The US administration has increased the duty on Indian goods from 25% to 50% from Wednesday. This decision has raised concerns among the industries exporting to the US. Companies say that their costs had already increased due to the high duty, and now their competitiveness is being directly affected.
The Ministry of Commerce and Industry has started discussions with export promotion councils and industry representatives to understand the situation. The ministry believes that the solution to this problem can be found by providing targeted assistance to specific industries rather than taking steps that impact the wider economy.
Exporters have demanded a facility like the Emergency Credit Guarantee Scheme (ECLGS) from the government to provide working capital and risk cover without collateral. However, officials say sector-specific assistance could prove more effective. Small industries and micro units suggest that if special credit lines are made available with collateral support, they will get immediate relief.
According to sources, the government is also considering the possibility of a cluster-based working capital fund. This can reduce the liquidity problem to a great extent.
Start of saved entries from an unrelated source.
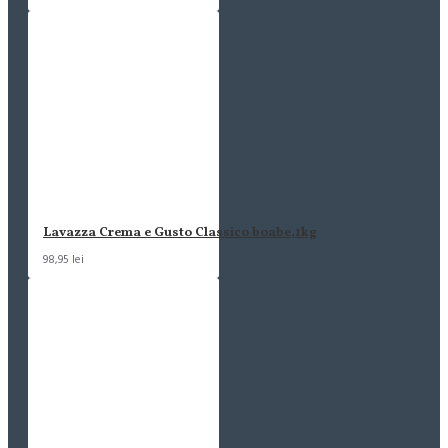
Lavazza Crema e Gusto Classico boabe,1kg
98,95 lei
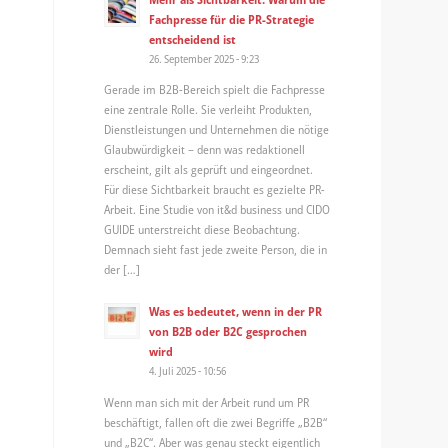
Fachpresse für die PR-Strategie
entscheidend ist
26. September 2025 - 9:23
Gerade im B2B-Bereich spielt die Fachpresse
eine zentrale Rolle. Sie verleiht Produkten,
Dienstleistungen und Unternehmen die nötige
Glaubwürdigkeit – denn was redaktionell
erscheint, gilt als geprüft und eingeordnet.
Für diese Sichtbarkeit braucht es gezielte PR-
Arbeit. Eine Studie von it&d business und CIDO
GUIDE unterstreicht diese Beobachtung.
Demnach sieht fast jede zweite Person, die in
der […]
Was es bedeutet, wenn in der PR
von B2B oder B2C gesprochen
wird
4. Juli 2025 - 10:56
Wenn man sich mit der Arbeit rund um PR
beschäftigt, fallen oft die zwei Begriffe „B2B“
und „B2C“. Aber was genau steckt eigentlich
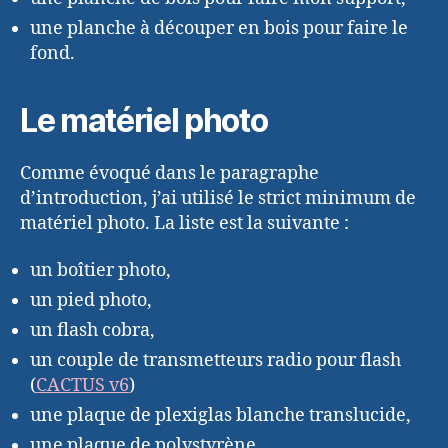
une planche à découper en bois pour faire le
fond.
Le matériel photo
Comme évoqué dans le paragraphe
d’introduction, j’ai utilisé le strict minimum de
matériel photo. La liste est la suivante :
un boîtier photo,
un pied photo,
un flash cobra,
un couple de transmetteurs radio pour flash
(
CACTUS v6
)
une plaque de plexiglas blanche translucide,
une plaque de polystyrène.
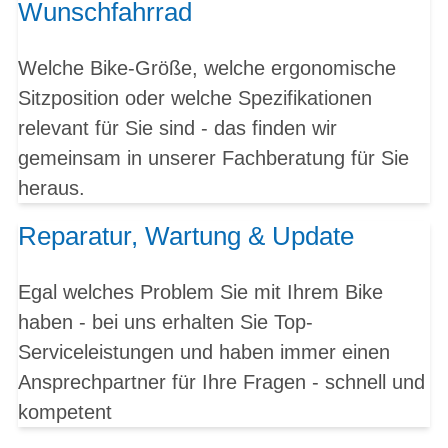
Wunschfahrrad
Welche Bike-Größe, welche ergonomische
Sitzposition oder welche Spezifikationen
relevant für Sie sind - das finden wir
gemeinsam in unserer Fachberatung für Sie
heraus.
Reparatur, Wartung & Update
Egal welches Problem Sie mit Ihrem Bike
haben - bei uns erhalten Sie Top-
Serviceleistungen und haben immer einen
Ansprechpartner für Ihre Fragen - schnell und
kompetent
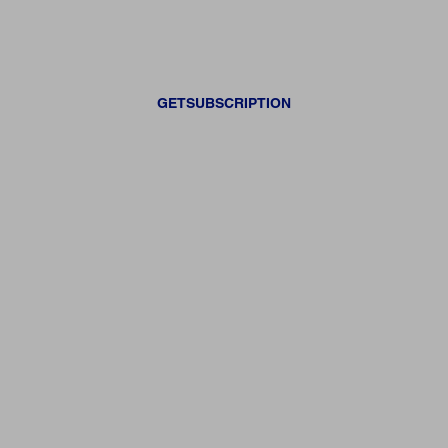
GETSUBSCRIPTION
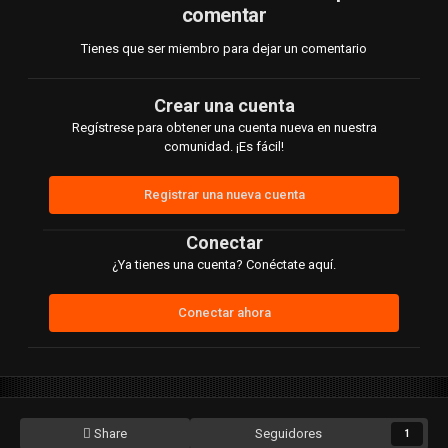
comentar
Tienes que ser miembro para dejar un comentario
Crear una cuenta
Regístrese para obtener una cuenta nueva en nuestra
comunidad. ¡Es fácil!
Registrar una nueva cuenta
Conectar
¿Ya tienes una cuenta? Conéctate aquí.
Conectar ahora
Share
Seguidores
1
Experts say that the focus of the government's strategy is the protection of small and medium enterprises (SMEs) and export-dependent units, as these are the most vulnerable to global shocks. The outline of India's response is expected to be finalized in the meeting on August 26 so that timely steps can be taken.
The US tariff hike is expected to impact India's key industries such as textiles, leather, engineering goods, and specialty chemicals. Exporters fear that this will not only hurt their profits but may also increase pressure on the global supply chain. In such a situation, expectations of a concrete and targeted relief package from the government have increased.